Там, поверх рукава грубого свитера, виднелись старые механические часы. Массивный стальной корпус, потертый ремешок. Качественные, когда-то дорогие, но теперь носящие следы времени и небрежного обращения. Старик посмотрел на циферблат, потом резко поднял голову, его глаза метнулись к часам в торце вагона, которые показывали 23:15. Он нахмурился, губы его шевельнулись, словно он что-то беззвучно подсчитывал. Снова взгляд на свои часы. И снова – на вагонные. Повторялось это раз за разом, с нарастающей тревогой.

Алексей почувствовал неловкость. Может, старик заблудился во времени? Или просто чудак? Он снова попытался углубиться в книгу, но ощущение не проходило. Взгляд, как буравчик, сверлил его.

Внезапно старик заговорил.
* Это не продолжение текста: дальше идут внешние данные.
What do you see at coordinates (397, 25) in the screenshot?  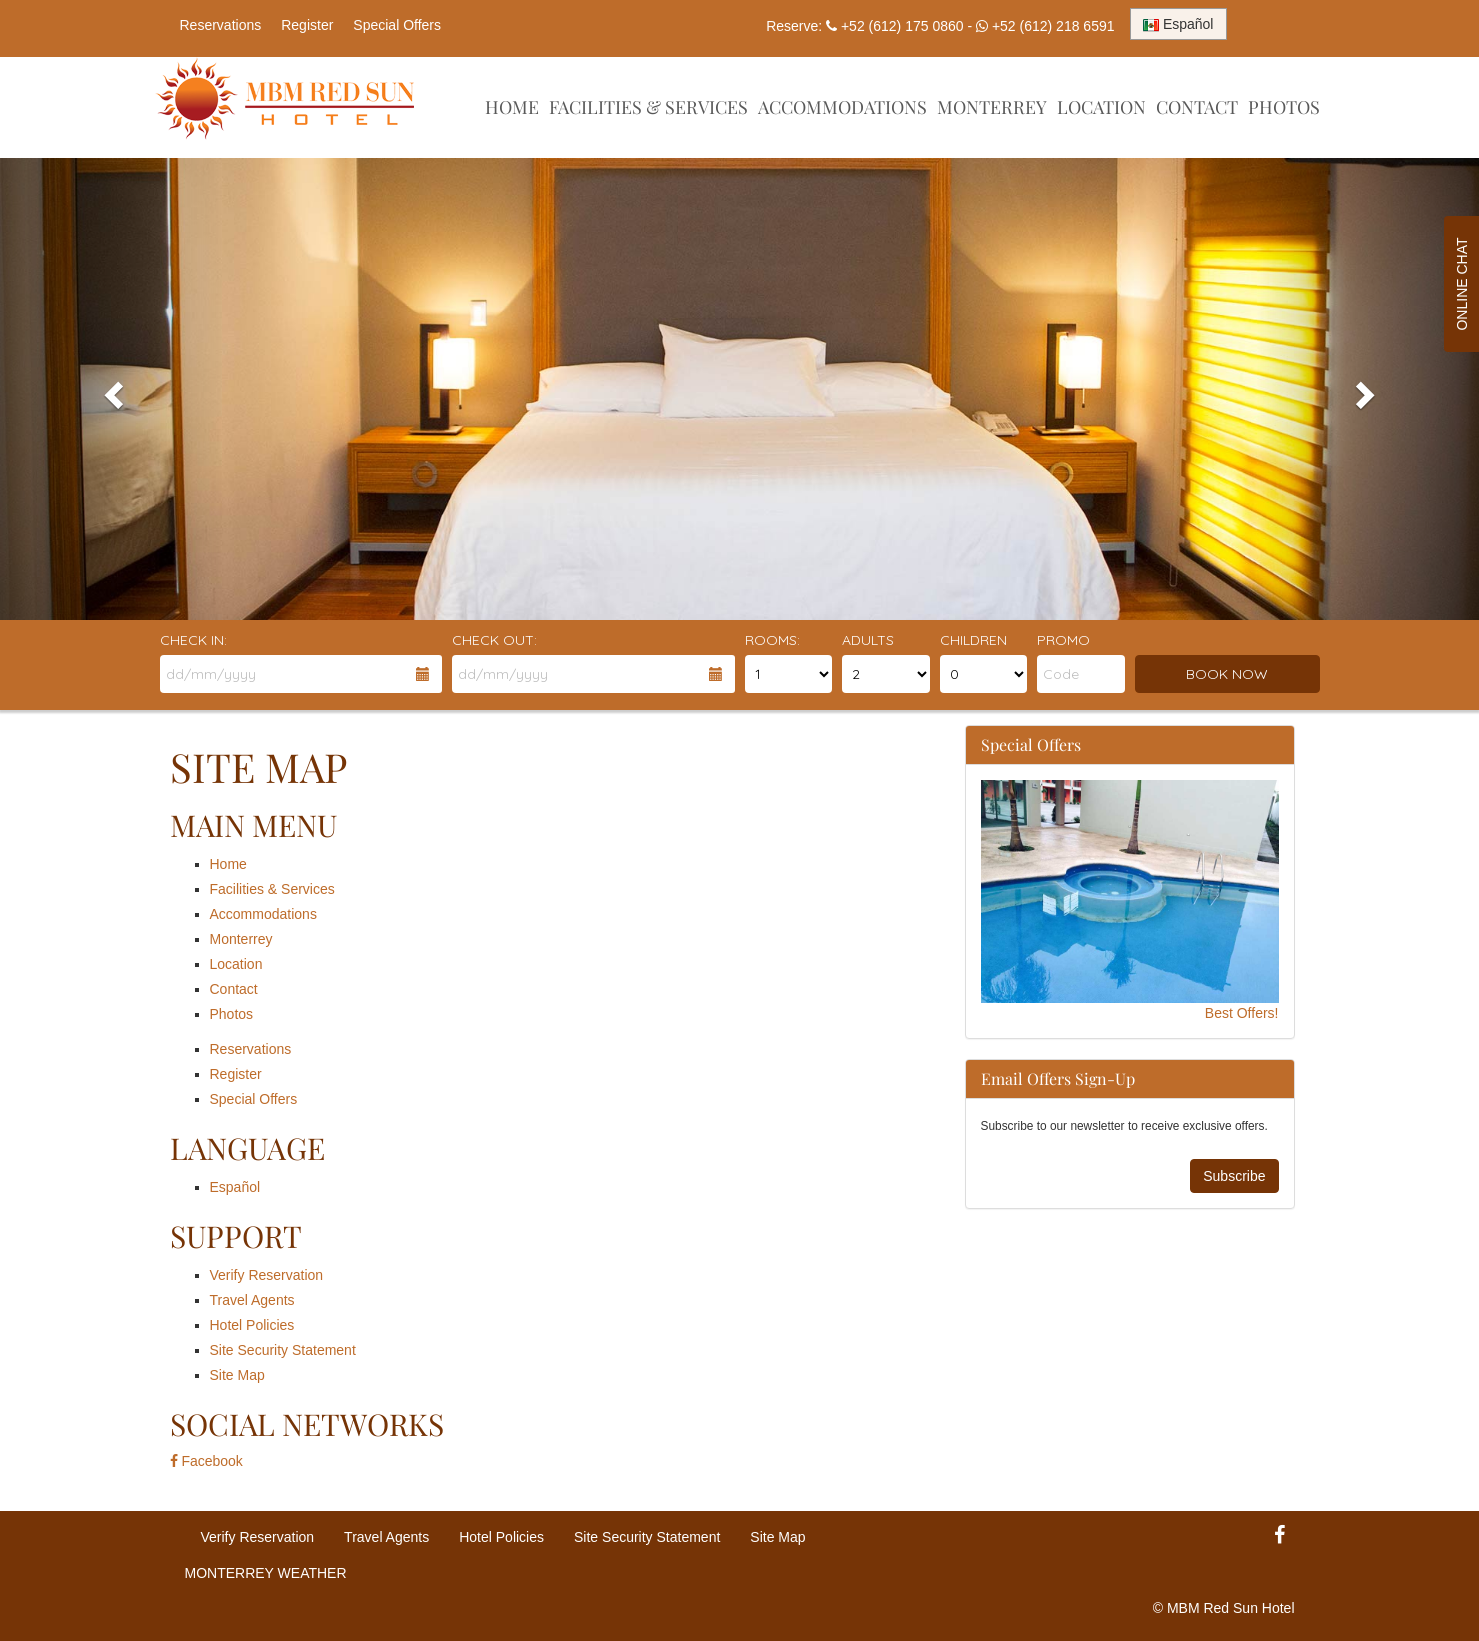 I see `Special Offers` at bounding box center [397, 25].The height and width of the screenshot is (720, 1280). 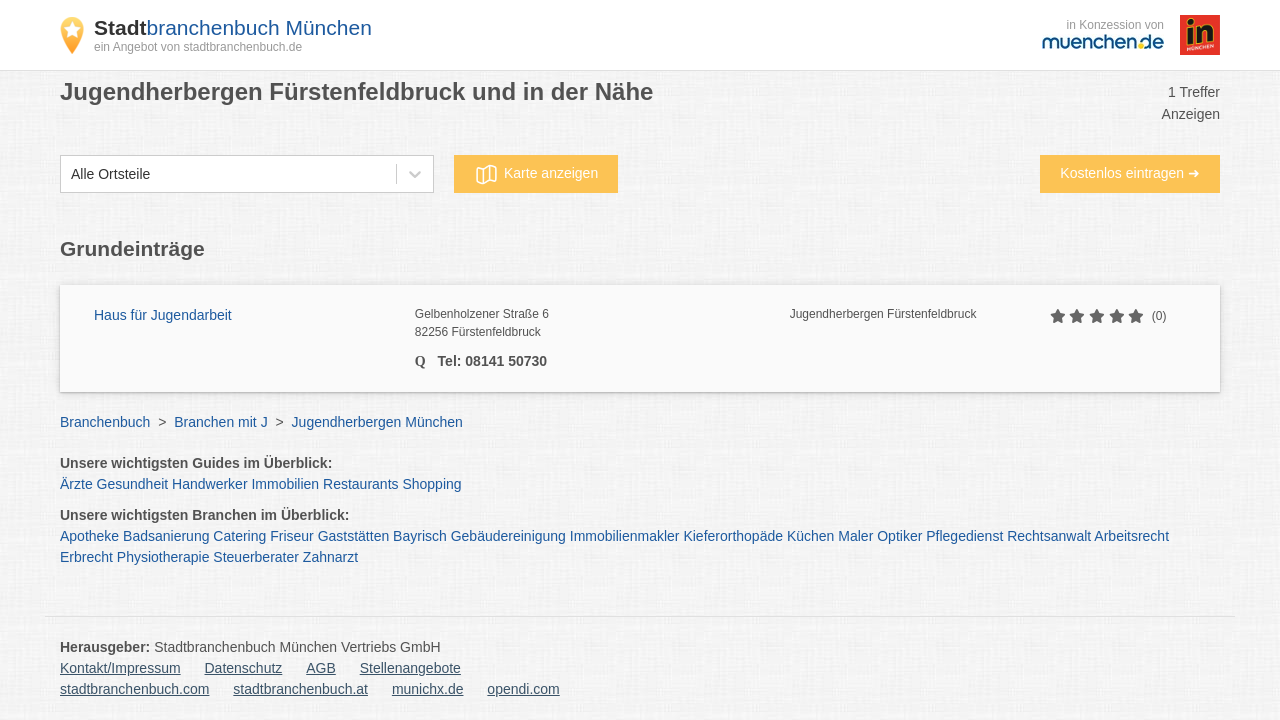 I want to click on munichx.de, so click(x=428, y=689).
Голос его был сухим, хрипловатым, но неожиданно четким и громким в тишине вагона, перекрывая стук колес.

– Молодой человек! – Он произнес это резко, почти повелительно. Алексей вздрогнул. – Скажите, пожалуйста, который сейчас час? – Пауза. Старик пристально смотрел ему в глаза, словно ждал не ответа, а приговора. – Точный!

Алексей, сбитый с толку, машинально взглянул на свои наручные часы – простые, надежные, подарок отца на выпускной.

– Двадцать три семнадцать, – ответил он, стараясь говорить вежливо, но чувствуя раздражение от такого вторжения в его усталое уединение.

Реакция старика была мгновенной и пугающей. Его напряженное лицо вдруг исказилось гримасой глубокого, почти физического облегчения. Он резко откинулся на спинку сиденья, выпустив воздух, которого, казалось, не замечал, как затаил. Глаза на мгновение закрылись. Пальцы перестали стучать. Он прошептал что-то, похожее на: «Слава Богу… Значит, еще не…» Словно избежал неминуемой катастрофы, отодвинул ее на шаг.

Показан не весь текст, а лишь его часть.